Clin Pharmacol Ther. 1990 Oct;48(4):340-5. doi: 10.1038/clpt.1990.161.
Transdermal administration of peptides has been limited by the barrier properties of the skin. We compared the acute luteinizing hormone (LH) response to subcutaneous and transdermal administration of an LH-releasing hormone agonist (leuprolide). Eighteen volunteers received 5 mg leuprolide added to electrically powered patches delivering a current of 0.22 microA (transdermally). One week later, they received a 5 mg subcutaneous dose. LH response was measured. The area under the curve for LH response, maximum LH response, and time to maximum LH response were similar. Time to first response was shorter (147 +/- 108 minutes [transdermally] and 73 +/- 74 minutes [subcutaneously]; p less than 0.05), and the area under the curve for the first 150 minutes was greater (3655 +/- 2246 mIU.min/ml [transdermally] and 8666 +/- 4067 mIU.min/ml [subcutaneously]; p less than 0.05) for subcutaneous delivery. No major adverse effects were seen. This electrically powered transdermal technique merits further study.
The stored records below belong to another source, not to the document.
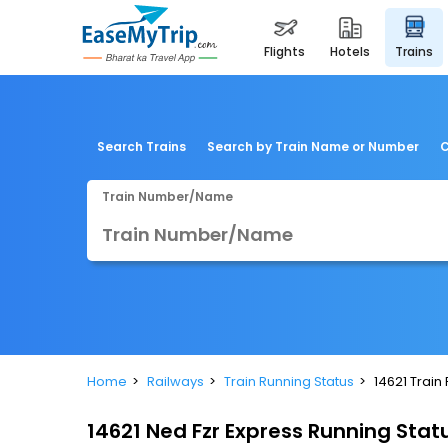
flights
hotels
trains
Search Trains
Search by Train Name or Number
C
Train Number/Name
Home
Railways
Train Running Status
14621 Train
14621 Ned Fzr Express Running Stat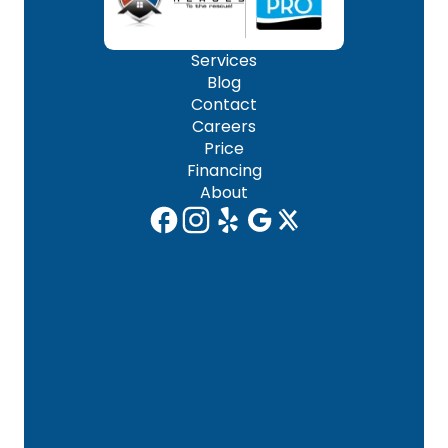
Services
Blog
Contact
Careers
Price
Financing
About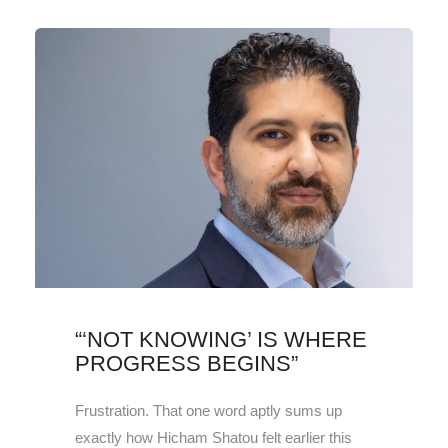
“‘NOT KNOWING’ IS WHERE
PROGRESS BEGINS”
Frustration. That one word aptly sums up
exactly how Hicham Shatou felt earlier this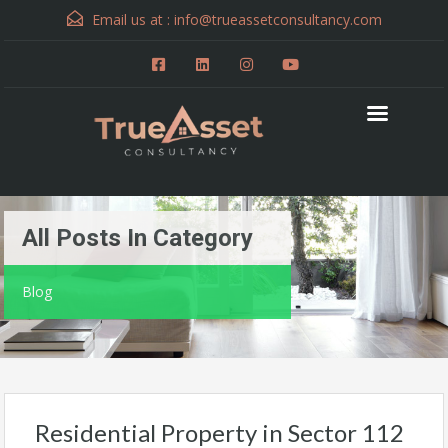
Email us at :
info@trueassetconsultancy.com
All Posts In Category
Blog
Residential Property in Sector 112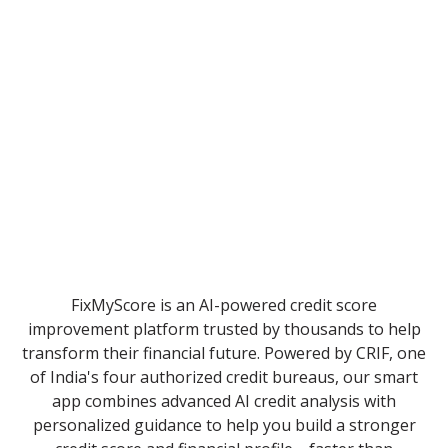
FixMyScore is an AI-powered credit score
improvement platform trusted by thousands to help
transform their financial future. Powered by CRIF, one
of India's four authorized credit bureaus, our smart
app combines advanced AI credit analysis with
personalized guidance to help you build a stronger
肽类的经皮给药一直受到皮肤屏障特性的限制。我们比较了皮下注射和经皮给予促黄体生成素释放激素激动剂(亮丙瑞林)后促黄体生成素(LH)的急性反应。18名志愿者接受添加到能产生0.22微安电流的电动贴片(经皮给药)中的5毫克亮丙瑞林。一周后,他们接受了5毫克的皮下注射剂量。测量LH反应。LH反应的曲线下面积、最大LH反应以及达到最大LH反应的时间相似。首次反应时间更短(经皮给药为147±108分钟,皮下给药为73±74分钟;p<0.05),皮下给药前150分钟的曲线下面积更大(经皮给药为3655±2246毫国际单位·分钟/毫升,皮下给药为8666±4067毫国际单位·分钟/毫升;p<0.05)。未观察到重大不良反应。这种电动经皮技术值得进一步研究。